The ministry failed to exercise discretion. In Saskatchewan OIPC Report LA-2011-001 involving the City of Saskatoon, the information and privacy commissioner states:

“As we received minimal submissions from the City, it is unclear whether the City has exercised its discretion. However, based on the fact that of the over 500 pages of responsive records only eight pages were subject to any severing, while the rest were withheld in their entirety, it seems that the City did likely apply the exemptions in a blanket manner without regard for whether there are actual reasons or a need to withhold the specific document, or to sever portions and release the remainder of the document.”

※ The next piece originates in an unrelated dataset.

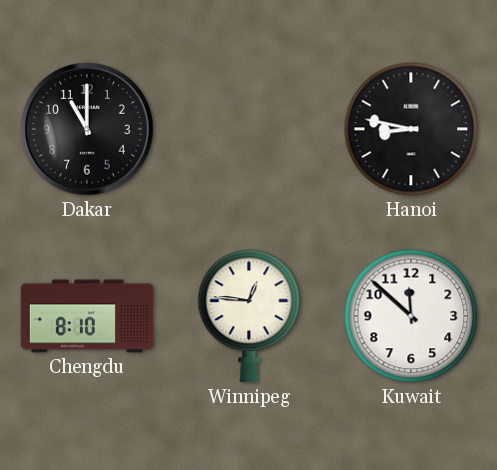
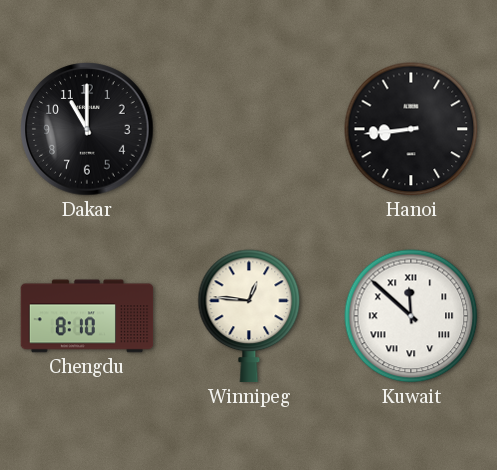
Hanoi: 8:47 -> 8:44
Kuwait numerals: Arabic -> Roman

The Ministry of Education did the same thing. It applied a blanket denial without properly reviewing the responsive records.

On the issue of discretion, Report LA-2011-001, states:

“[45] I also wish to make a note about the exercise of discretion. The exemptions applied in this case are primarily discretionary exemptions. That is, the language in the legislation is that the record “may” be withheld, as contrasted to “must” be withheld. Whenever a public body invokes a discretionary exemption, my office looks for evidence that the public body has properly exercised its discretion. A good discussion of discretion can be found in Alberta’s FOIP Guidelines and Practices:

“The exercise of discretion is not a mere formality. The public body must be able to show that the records were reviewed, that all relevant factors were considered and, if the decision is to withhold the information, that there are sound reasons to support the decision.

“Discretion amounts to the power to choose a particular course of action for good reasons and in good faith, after the decision-maker has considered the relevant facts and circumstances; the applicable law, including the objects of the Act; and the proper application of the law to the relevant facts and circumstances.

“The Commissioner can, however, require the head to reconsider a decision if it appears that the obligation to exercise discretion has been disregarded, or where discretion has been exercised without due care and diligence or for an improper or irrelevant purpose (see IPC Order 96-017).”

The ministry showed no discretion whatsoever.

On the issue of severability, Saskatchewan OIPC Investigation Report F-2007–001 states:

“[108] There is nothing in the procedure document that makes reference to severing certain parts and providing the balance of the document to the claimant which is a requirement of section 8 of FOIP. Severing requires a line-by-line analysis of the record.”

The Ministry of Education has already admitted that no records were retrieved and no severing took place. They simply didn’t feel like doing it. To them it was a waste of time.

Apart from responding within the required thirty days, the ministry has made a complete mockery of Saskatchewan’s freedom of information legislation.